The man replies, “No, but I can direct you to a real Italian restaurant.”
You can never really eat the same meal twice—every time you prepare a certain dish, there will be some slight difference in its quality, whether in how long you take to prepare it or the measurements you use or even the ingredients themselves. Unless you’re meticulous with your cooking methods, chances are that the meal you eat today will be just a little different the next time you prepare it.
It’s easy, then, to imagine how the same is true when it comes to preparing food from different countries around the world. With such a wide range of dishes, and an even wider range of ingredients needed to prepare them, it’s virtually impossible for the average person to accurately recreate many dishes from the comfort of home, particularly when it comes to more “exotic” meals—a person in the U.S. would be hard pressed to find the main ingredient for khash, a traditional Middle Eastern dish made from a cow’s feet and head, or find someone who sells balut, a common Filipino street food prepared by boiling a duck embryo alive and eating it in the eggshell.
Ingredient inaccessibility is a problem many restaurant owners might face when they begin compiling their menus. So are the tastes of their customers, which may differ greatly from the tastes of people in their home country. These two factors are a significant reason that an ethnic dish in the U.S. might be totally unrecognizable when compared to the same dish in its country of origin.

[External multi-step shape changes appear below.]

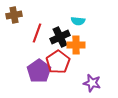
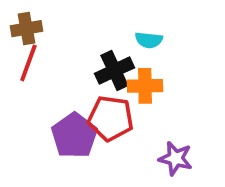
red line: (37, 33) -> (28, 63), moved
red pentagon: (58, 62) -> (111, 118), turned -30

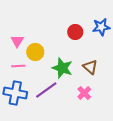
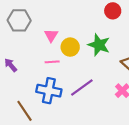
red circle: (75, 32) -> (113, 11), moved
green star: (62, 68) -> (99, 45), moved

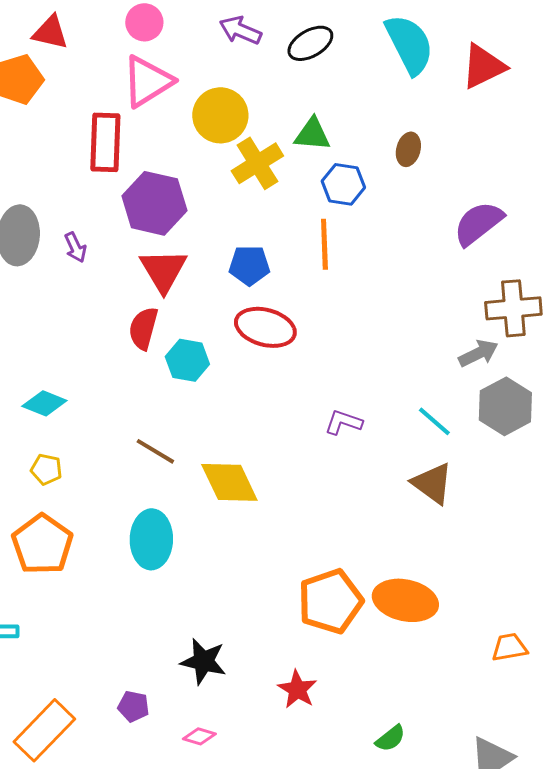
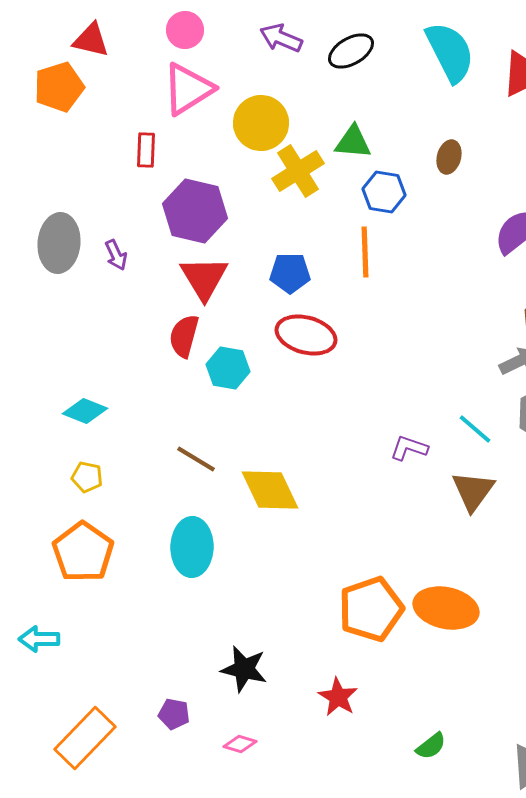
red rectangle: (105, 142) -> (146, 150), size x0.6
purple L-shape: (343, 422) -> (409, 448), moved
brown triangle: (432, 483) -> (473, 491), turned 30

It’s no mystery that you’re more far likely to get an authentic dish at an immigrant-owned restaurant than at a chain restaurant dedicated to selling supposed “ethnic” food. Still, restaurants like Taco Bell, Olive Garden, and P.F. Chang’s remain ever popular among Americans. What do these establishments do that make them favorites, even in situations where authentic cuisine is an option?
While it’s impossible to compare the menus of chain restaurants to every supposedly authentic restaurant in New York City, it is possible to get an idea of what some broad differences might be between a national chain restaurant and a small, local restaurant.